Structured page parsing data:

┌──

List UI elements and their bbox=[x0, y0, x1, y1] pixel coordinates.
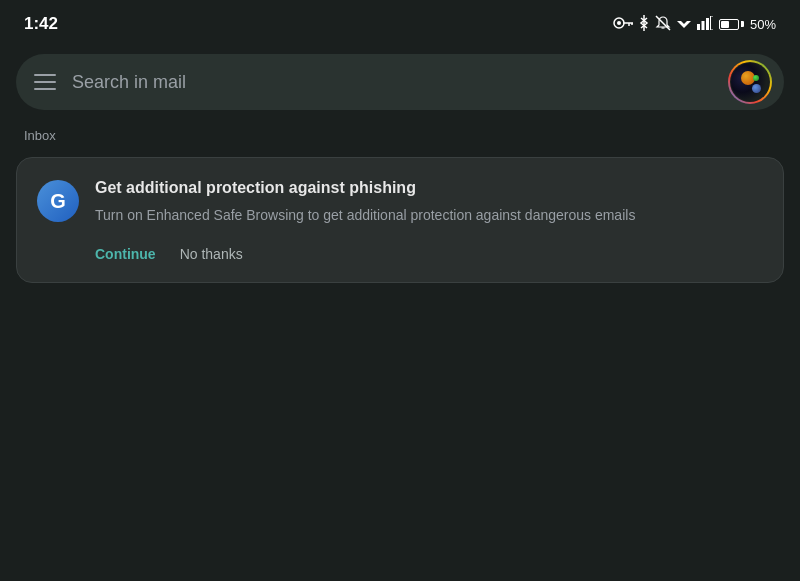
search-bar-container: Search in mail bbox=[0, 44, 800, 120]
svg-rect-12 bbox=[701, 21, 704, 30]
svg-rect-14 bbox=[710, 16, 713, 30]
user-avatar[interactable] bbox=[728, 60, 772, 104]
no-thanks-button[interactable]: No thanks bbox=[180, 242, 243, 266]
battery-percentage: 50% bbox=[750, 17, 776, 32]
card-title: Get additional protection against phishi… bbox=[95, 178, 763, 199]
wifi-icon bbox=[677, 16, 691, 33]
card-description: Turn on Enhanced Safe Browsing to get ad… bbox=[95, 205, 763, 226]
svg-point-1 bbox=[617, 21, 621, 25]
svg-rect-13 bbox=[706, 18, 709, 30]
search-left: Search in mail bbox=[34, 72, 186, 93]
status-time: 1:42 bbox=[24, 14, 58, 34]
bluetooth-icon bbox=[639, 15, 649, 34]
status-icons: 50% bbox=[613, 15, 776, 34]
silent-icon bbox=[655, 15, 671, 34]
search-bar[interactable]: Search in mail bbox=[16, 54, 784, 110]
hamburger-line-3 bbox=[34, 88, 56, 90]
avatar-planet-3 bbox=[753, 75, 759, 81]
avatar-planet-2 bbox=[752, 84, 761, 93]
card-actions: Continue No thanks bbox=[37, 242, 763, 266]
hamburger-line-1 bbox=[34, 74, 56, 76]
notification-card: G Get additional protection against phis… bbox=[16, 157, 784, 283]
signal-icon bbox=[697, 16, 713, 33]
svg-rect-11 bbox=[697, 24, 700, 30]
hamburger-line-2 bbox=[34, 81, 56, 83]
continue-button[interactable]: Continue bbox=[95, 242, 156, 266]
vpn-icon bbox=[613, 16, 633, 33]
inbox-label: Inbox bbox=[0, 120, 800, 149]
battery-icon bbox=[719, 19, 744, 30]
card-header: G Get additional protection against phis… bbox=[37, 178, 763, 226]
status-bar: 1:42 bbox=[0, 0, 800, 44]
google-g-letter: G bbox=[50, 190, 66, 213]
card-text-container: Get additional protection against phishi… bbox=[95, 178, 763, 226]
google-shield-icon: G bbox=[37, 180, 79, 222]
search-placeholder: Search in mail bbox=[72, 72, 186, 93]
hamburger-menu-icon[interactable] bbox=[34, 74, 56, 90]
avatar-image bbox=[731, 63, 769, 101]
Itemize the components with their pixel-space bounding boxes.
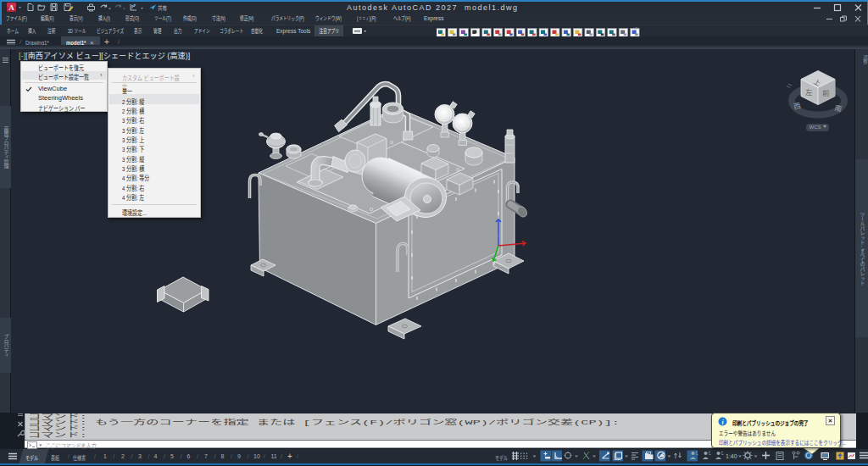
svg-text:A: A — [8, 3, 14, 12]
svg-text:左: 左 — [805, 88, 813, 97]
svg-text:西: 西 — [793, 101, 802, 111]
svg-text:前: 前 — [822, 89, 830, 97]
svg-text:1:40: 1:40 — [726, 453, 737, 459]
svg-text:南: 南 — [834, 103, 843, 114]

└──

__What you are asked to do__
Please repeat the entries exactly. Do not include the pictures.

__Solution to this problem__
List UI elements and their bbox=[x0, y0, x1, y1] pixel coordinates.
search-bar-container: Search in mail bbox=[0, 44, 800, 120]
svg-rect-12 bbox=[701, 21, 704, 30]
svg-rect-14 bbox=[710, 16, 713, 30]
user-avatar[interactable] bbox=[728, 60, 772, 104]
no-thanks-button[interactable]: No thanks bbox=[180, 242, 243, 266]
battery-percentage: 50% bbox=[750, 17, 776, 32]
card-title: Get additional protection against phishi… bbox=[95, 178, 763, 199]
wifi-icon bbox=[677, 16, 691, 33]
card-description: Turn on Enhanced Safe Browsing to get ad… bbox=[95, 205, 763, 226]
svg-point-1 bbox=[617, 21, 621, 25]
svg-rect-13 bbox=[706, 18, 709, 30]
search-left: Search in mail bbox=[34, 72, 186, 93]
status-time: 1:42 bbox=[24, 14, 58, 34]
bluetooth-icon bbox=[639, 15, 649, 34]
status-icons: 50% bbox=[613, 15, 776, 34]
silent-icon bbox=[655, 15, 671, 34]
search-bar[interactable]: Search in mail bbox=[16, 54, 784, 110]
hamburger-line-3 bbox=[34, 88, 56, 90]
avatar-planet-3 bbox=[753, 75, 759, 81]
avatar-planet-2 bbox=[752, 84, 761, 93]
card-actions: Continue No thanks bbox=[37, 242, 763, 266]
hamburger-line-1 bbox=[34, 74, 56, 76]
notification-card: G Get additional protection against phis… bbox=[16, 157, 784, 283]
signal-icon bbox=[697, 16, 713, 33]
svg-rect-11 bbox=[697, 24, 700, 30]
hamburger-line-2 bbox=[34, 81, 56, 83]
continue-button[interactable]: Continue bbox=[95, 242, 156, 266]
vpn-icon bbox=[613, 16, 633, 33]
inbox-label: Inbox bbox=[0, 120, 800, 149]
battery-icon bbox=[719, 19, 744, 30]
card-header: G Get additional protection against phis… bbox=[37, 178, 763, 226]
status-bar: 1:42 bbox=[0, 0, 800, 44]
google-g-letter: G bbox=[50, 190, 66, 213]
card-text-container: Get additional protection against phishi… bbox=[95, 178, 763, 226]
google-shield-icon: G bbox=[37, 180, 79, 222]
search-placeholder: Search in mail bbox=[72, 72, 186, 93]
hamburger-menu-icon[interactable] bbox=[34, 74, 56, 90]
avatar-image bbox=[731, 63, 769, 101]
Itemize the components with their pixel-space bounding boxes.
svg-text:A: A — [8, 3, 14, 12]
svg-text:左: 左 — [805, 88, 813, 97]
svg-text:西: 西 — [793, 101, 802, 111]
svg-text:前: 前 — [822, 89, 830, 97]
svg-text:1:40: 1:40 — [726, 453, 737, 459]
svg-text:南: 南 — [834, 103, 843, 114]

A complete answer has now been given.